2009年 2月 16日
本人訴訟支援(武富士)
10:30 県内の某裁判所へ顧客Yさんと
共に入廷する。
Yさんは武富士と昭和の頃から取引を
しており、約200万円の過払い(利息込み
で250万円)が発生しているため提訴に
踏み切った。
しかし、過払い元金が140万円を超える
場合には司法書士に代理権はないため、
書類作成等の本人訴訟支援という形で
サポートする。
いよいよYさんの番。事前の打ち合わせは
バッチリである。
裁判官「Yさんですね?」
Yさん「はい、そうです」
裁判官「被告は欠席ですが、一応答弁書が
出てますね。

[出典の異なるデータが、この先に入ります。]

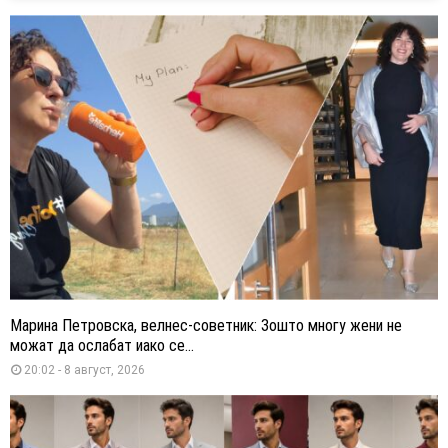
Марина Петровска, велнес-советник: Зошто многу жени не
можат да ослабат иако се...
20:02 - 8 август, 2026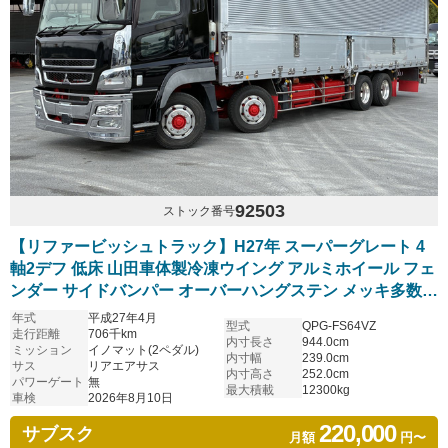
92503
ストック番号
【リファービッシュトラック】H27年 スーパーグレート 4
軸2デフ 低床 山田車体製冷凍ウイング アルミホイール フェ
ンダー サイドバンパー オーバーハングステン メッキ多数
リアエアサス 観音扉ウロコステン張 ステンレス床 予備車検
年式
平成27年4月
型式
QPG-FS64VZ
取得済み
走行距離
706千km
内寸長さ
944.0cm
ミッション
イノマット(2ペダル)
内寸幅
239.0cm
サス
リアエアサス
内寸高さ
252.0cm
パワーゲート
無
最大積載
12300kg
車検
2026年8月10日
220,000
サブスク
月額
円〜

」
–中身に目を通す裁判官–
この件は分断等の争点はない。
武富士の答弁書を事前に見たが、過払い
利息はその都度発生ではなく、あくまで
最後の取引からであり、それが民法704条
の趣旨であり、某裁判所では支持を得ている
などの内容。
裁判官「これは答弁としてはどうなのかね・・。
原告はもしこれに意見があるなら、準備書面
を提出してください。なければ別に結構です。
あとは訴外でもし和解できるようならなるべく
そうしてください。」
–こちらを伺うYさんにうなずく私–
Yさん「はい、分かりました。」
裁判官「では次回期日を三月△日に指定
したいと思いますがいかがですか?」
–こちらを伺うYさん。予定を確認して
うなずく私–
Yさん「ではその日でお願いします」
通常貸金業者は悪意の受益者であり、
悪意の受益者が受け取った不当な利益には
その都度利息が発生する。
よく悪意ではないといった主張は以前あったが、
今度は法の趣旨をそのように解釈してくるとは
多少意外であった。
しかし裁判官は論点として見なかったようだ。
この件は恐らく次回までに和解になるだろう。
本人訴訟であっても、しっかりとしたサポート
があれば十分に闘えます。
Yさんの労をねぎらい裁判所をあとにした。